**Work to be completed**: The entries below should be set down again exactly, with every picture left out.

Dataset entries
_____
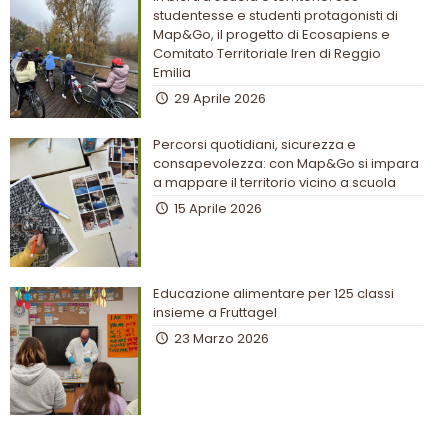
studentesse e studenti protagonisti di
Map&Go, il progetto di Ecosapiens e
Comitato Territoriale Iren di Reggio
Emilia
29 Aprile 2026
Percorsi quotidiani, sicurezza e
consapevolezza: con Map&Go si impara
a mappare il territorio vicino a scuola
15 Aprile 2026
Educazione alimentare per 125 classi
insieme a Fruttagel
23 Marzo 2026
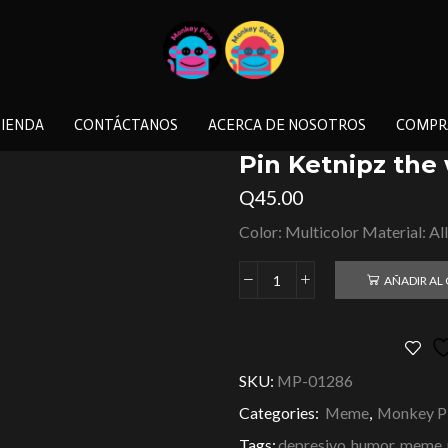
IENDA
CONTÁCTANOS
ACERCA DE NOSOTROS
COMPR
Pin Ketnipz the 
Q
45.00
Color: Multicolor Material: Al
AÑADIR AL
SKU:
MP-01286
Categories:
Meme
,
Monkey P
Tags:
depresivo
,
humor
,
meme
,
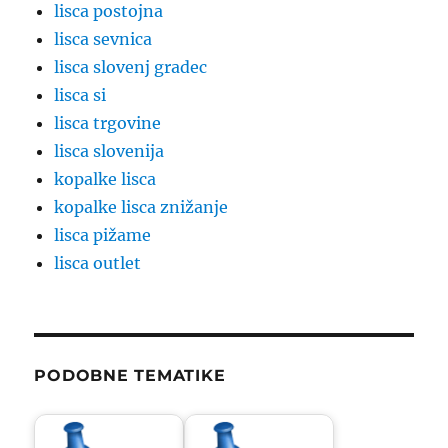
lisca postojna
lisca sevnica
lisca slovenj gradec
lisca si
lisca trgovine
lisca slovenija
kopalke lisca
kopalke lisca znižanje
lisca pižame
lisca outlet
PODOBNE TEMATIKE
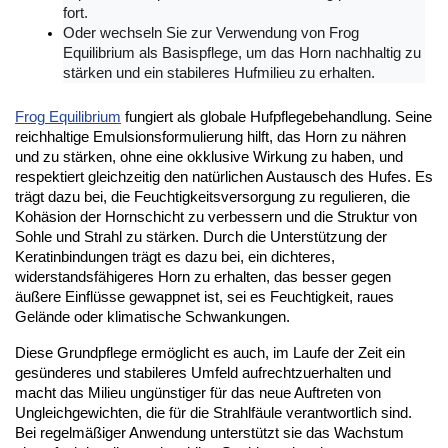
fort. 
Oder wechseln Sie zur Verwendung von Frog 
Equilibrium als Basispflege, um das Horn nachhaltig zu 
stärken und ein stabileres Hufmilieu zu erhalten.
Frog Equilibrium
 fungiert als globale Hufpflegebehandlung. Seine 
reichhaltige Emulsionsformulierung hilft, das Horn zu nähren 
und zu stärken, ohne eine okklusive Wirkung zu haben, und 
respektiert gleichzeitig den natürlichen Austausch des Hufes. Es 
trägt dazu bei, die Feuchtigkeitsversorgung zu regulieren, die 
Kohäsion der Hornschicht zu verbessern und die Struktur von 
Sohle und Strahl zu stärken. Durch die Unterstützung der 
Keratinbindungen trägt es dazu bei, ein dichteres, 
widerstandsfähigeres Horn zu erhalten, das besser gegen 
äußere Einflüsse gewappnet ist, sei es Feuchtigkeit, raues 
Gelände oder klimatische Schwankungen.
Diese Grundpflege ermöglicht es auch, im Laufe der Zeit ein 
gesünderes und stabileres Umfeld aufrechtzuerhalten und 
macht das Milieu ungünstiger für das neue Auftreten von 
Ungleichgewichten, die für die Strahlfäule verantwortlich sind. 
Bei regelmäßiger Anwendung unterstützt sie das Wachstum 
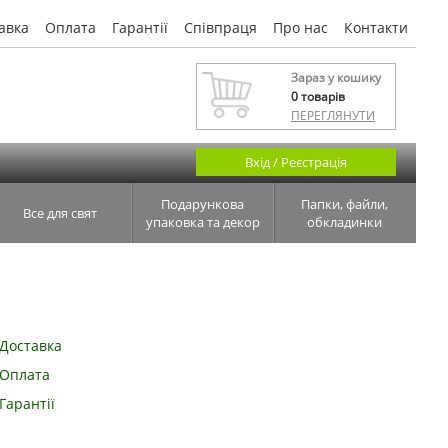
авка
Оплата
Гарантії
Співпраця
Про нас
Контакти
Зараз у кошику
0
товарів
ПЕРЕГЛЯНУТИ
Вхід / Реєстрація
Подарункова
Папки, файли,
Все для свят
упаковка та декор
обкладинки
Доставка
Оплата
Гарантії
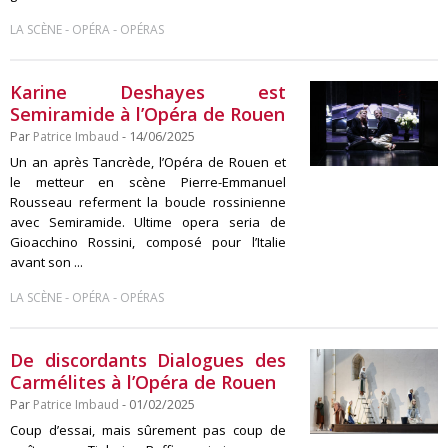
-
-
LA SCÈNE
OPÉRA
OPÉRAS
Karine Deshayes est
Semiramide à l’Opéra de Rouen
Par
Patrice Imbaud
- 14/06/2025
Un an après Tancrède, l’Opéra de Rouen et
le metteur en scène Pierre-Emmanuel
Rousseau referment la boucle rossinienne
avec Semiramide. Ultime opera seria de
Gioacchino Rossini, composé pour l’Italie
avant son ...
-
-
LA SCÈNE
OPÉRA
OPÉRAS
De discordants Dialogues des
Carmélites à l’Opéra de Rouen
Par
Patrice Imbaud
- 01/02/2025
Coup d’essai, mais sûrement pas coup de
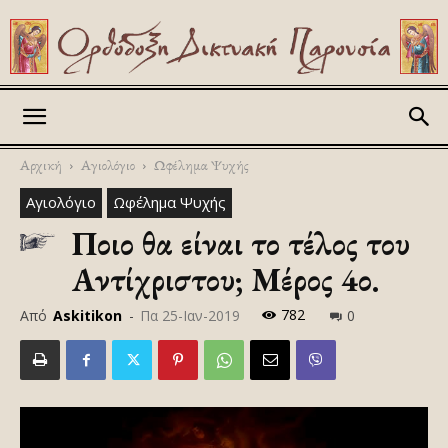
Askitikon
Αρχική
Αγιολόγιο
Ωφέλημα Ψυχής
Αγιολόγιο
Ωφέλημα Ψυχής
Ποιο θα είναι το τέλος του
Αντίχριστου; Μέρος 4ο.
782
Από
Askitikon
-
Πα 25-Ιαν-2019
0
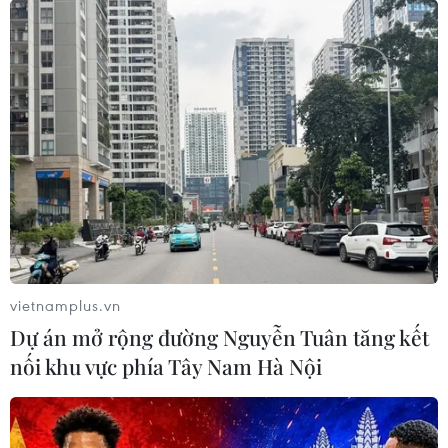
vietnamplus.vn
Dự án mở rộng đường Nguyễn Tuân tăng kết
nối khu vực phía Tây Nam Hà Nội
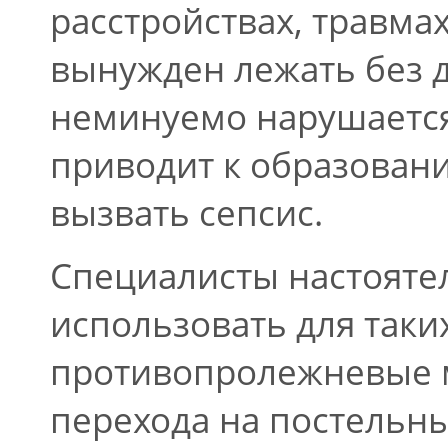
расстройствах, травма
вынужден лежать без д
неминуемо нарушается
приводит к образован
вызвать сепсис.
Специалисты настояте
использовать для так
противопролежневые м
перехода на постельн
_____
**Response box**:
studentesse e studenti protagonisti di
Map&Go, il progetto di Ecosapiens e
Comitato Territoriale Iren di Reggio
Emilia
29 Aprile 2026
Percorsi quotidiani, sicurezza e
consapevolezza: con Map&Go si impara
a mappare il territorio vicino a scuola
15 Aprile 2026
Educazione alimentare per 125 classi
insieme a Fruttagel
23 Marzo 2026
IENDA
CONTÁCTANOS
ACERCA DE NOSOTROS
COMPR
Pin Ketnipz the 
Q
45.00
Color: Multicolor Material: Al
AÑADIR AL
SKU:
MP-01286
Categories:
Meme
,
Monkey P
Tags:
depresivo
,
humor
,
meme
,
lisca postojna
lisca sevnica
lisca slovenj gradec
lisca si
lisca trgovine
lisca slovenija
kopalke lisca
kopalke lisca znižanje
lisca pižame
lisca outlet
PODOBNE TEMATIKE
fort. 
Oder wechseln Sie zur Verwendung von Frog 
Equilibrium als Basispflege, um das Horn nachhaltig zu 
stärken und ein stabileres Hufmilieu zu erhalten.
Frog Equilibrium
 fungiert als globale Hufpflegebehandlung. Seine 
reichhaltige Emulsionsformulierung hilft, das Horn zu nähren 
und zu stärken, ohne eine okklusive Wirkung zu haben, und 
respektiert gleichzeitig den natürlichen Austausch des Hufes. Es 
trägt dazu bei, die Feuchtigkeitsversorgung zu regulieren, die 
Kohäsion der Hornschicht zu verbessern und die Struktur von 
Sohle und Strahl zu stärken. Durch die Unterstützung der 
Keratinbindungen trägt es dazu bei, ein dichteres, 
widerstandsfähigeres Horn zu erhalten, das besser gegen 
äußere Einflüsse gewappnet ist, sei es Feuchtigkeit, raues 
Gelände oder klimatische Schwankungen.
Diese Grundpflege ermöglicht es auch, im Laufe der Zeit ein 
gesünderes und stabileres Umfeld aufrechtzuerhalten und 
macht das Milieu ungünstiger für das neue Auftreten von 
Ungleichgewichten, die für die Strahlfäule verantwortlich sind. 
Bei regelmäßiger Anwendung unterstützt sie das Wachstum 
авка
Оплата
Гарантії
Співпраця
Про нас
Контакти
Зараз у кошику
0
товарів
ПЕРЕГЛЯНУТИ
Вхід / Реєстрація
Подарункова
Папки, файли,
Все для свят
упаковка та декор
обкладинки
Доставка
Оплата
Гарантії
-
-
LA SCÈNE
OPÉRA
OPÉRAS
Karine Deshayes est
Semiramide à l’Opéra de Rouen
Par
Patrice Imbaud
- 14/06/2025
Un an après Tancrède, l’Opéra de Rouen et
le metteur en scène Pierre-Emmanuel
Rousseau referment la boucle rossinienne
avec Semiramide. Ultime opera seria de
Gioacchino Rossini, composé pour l’Italie
avant son ...
-
-
LA SCÈNE
OPÉRA
OPÉRAS
De discordants Dialogues des
Carmélites à l’Opéra de Rouen
Par
Patrice Imbaud
- 01/02/2025
Coup d’essai, mais sûrement pas coup de
Askitikon
Αρχική
Αγιολόγιο
Ωφέλημα Ψυχής
Αγιολόγιο
Ωφέλημα Ψυχής
Ποιο θα είναι το τέλος του
Αντίχριστου; Μέρος 4ο.
782
Από
Askitikon
-
Πα 25-Ιαν-2019
0
vietnamplus.vn
Dự án mở rộng đường Nguyễn Tuân tăng kết
nối khu vực phía Tây Nam Hà Nội
расстройствах, травма
вынужден лежать без д
неминуемо нарушается
приводит к образован
вызвать сепсис.
Специалисты настояте
использовать для так
противопролежневые м
перехода на постельн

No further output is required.